Next Level Western Blot Duplicate Detection

Western Blots are among the most difficult scientific images to analyse for duplication. They often lack distinctive texture or structure, and many look strikingly similar to one another, which can result in a high false positive rate. Our current detection system performs well, but feedback from researchers and editors showed us that some especially challenging cases were slipping through.

Over the past months, our team has been building a stronger system designed specifically to handle these edge cases, and the results are a major step forward.

How We Improved Western Blot Detection

To improve detection, we analysed thousands of Western Blot duplicates identified on PubPeer. These real-world cases helped us understand recurring patterns and highlighted situations where conventional algorithms struggled.
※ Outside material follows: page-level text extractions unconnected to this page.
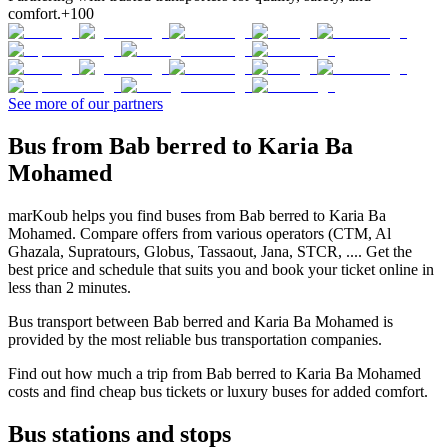
comfort.
+100
See more of our partners
Bus from Bab berred to Karia Ba
Mohamed
marKoub helps you find buses from Bab berred to Karia Ba
Mohamed. Compare offers from various operators (CTM, Al
Ghazala, Supratours, Globus, Tassaout, Jana, STCR, .... Get the
best price and schedule that suits you and book your ticket online in
less than 2 minutes.
Bus transport between Bab berred and Karia Ba Mohamed is
provided by the most reliable bus transportation companies.
Find out how much a trip from Bab berred to Karia Ba Mohamed
costs and find cheap bus tickets or luxury buses for added comfort.
Bus stations and stops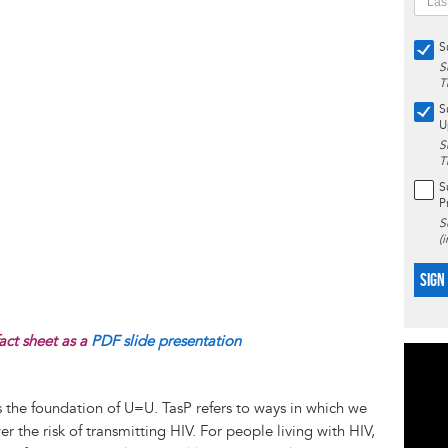
S
S
T
S
U
S
T
S
P
S
(
SIGN
act sheet as a
PDF slide presentation
 is the foundation of U=U. TasP refers to ways in which we
 the risk of transmitting HIV. For people living with HIV,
From this foundation, we worked closely with research integrity experts to assemble a large, curated dataset of Western Blot duplicates. This became the basis for training a new machine learning model, purpose-built for this image type.

Key advances in the new system include:

  • Specialised training corpus
    Thousands of confirmed duplicates curated with expert input
  • Next-generation detection model
    Optimised to capture subtle similarities that generic approaches miss
  • Robustness to transformations
    Tested against common transformations such as rotation, scaling, contrast or colour shifts, quality loss, and flipping. These are all areas where the new model shows far stronger performance

What This Means for Users

With this release, duplicate detection between Western blot images has become substantially more accurate, achieving 90% accuracy on 443 verified duplicates collected from PubPeer. Many of the most challenging cases that previously went undetected are now flagged correctly. This reduces the risk of false negatives while giving researchers, editors, and institutions greater confidence in their results.

To demonstrate the impact of this upgrade, we tested the new model against some of the most difficult Western Blot cases shared by researchers and editors, some examples below: 

This means researchers, editors, and institutions can work with greater confidence that duplications will be caught, even in the toughest cases.

Looking Ahead

What we developed is not just a model for Western Blots. We have created a new duplicate detection technology that can be adapted to other use cases. Next, we will extend from duplicate detection between Western Blot images to duplicate detection within single Western Blot subimages. Then, over the coming months, we will roll out the new technology to flow cytometry images, microscopy images, and graphs, strengthening duplicate detection across an even broader range of figures.

By listening to feedback and analyzing real-world cases, we are building ever-stronger tools to support the research community. Western Blot detection is just the latest step in this process, and more improvements are already on the way.